| WORK REQUEST |
Produce a word-for-word copy of the data that follows, excluding images.

| MATERIAL SUPPLIED |
▬▬▬

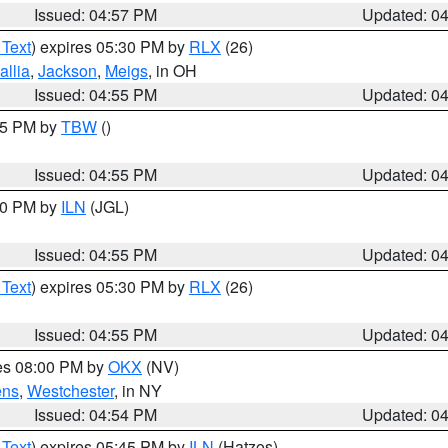
Issued: 04:57 PM
Updated: 0
 Text
) expires 05:30 PM by
RLX
(26)
allia
,
Jackson
,
Meigs
, in OH
Issued: 04:55 PM
Updated: 0
:15 PM by
TBW
()
Issued: 04:55 PM
Updated: 0
:30 PM by
ILN
(JGL)
Issued: 04:55 PM
Updated: 0
 Text
) expires 05:30 PM by
RLX
(26)
Issued: 04:55 PM
Updated: 0
res 08:00 PM by
OKX
(NV)
ens
,
Westchester
, in NY
Issued: 04:54 PM
Updated: 0
 Text
) expires 05:45 PM by
ILN
(Hatzos)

▬▬▬

| FINISHED EXERCISE |
Issued: 04:57 PM
Updated: 0
 Text
) expires 05:30 PM by
RLX
(26)
allia
,
Jackson
,
Meigs
, in OH
Issued: 04:55 PM
Updated: 0
:15 PM by
TBW
()
Issued: 04:55 PM
Updated: 0
:30 PM by
ILN
(JGL)
Issued: 04:55 PM
Updated: 0
 Text
) expires 05:30 PM by
RLX
(26)
Issued: 04:55 PM
Updated: 0
res 08:00 PM by
OKX
(NV)
ens
,
Westchester
, in NY
Issued: 04:54 PM
Updated: 0
 Text
) expires 05:45 PM by
ILN
(Hatzos)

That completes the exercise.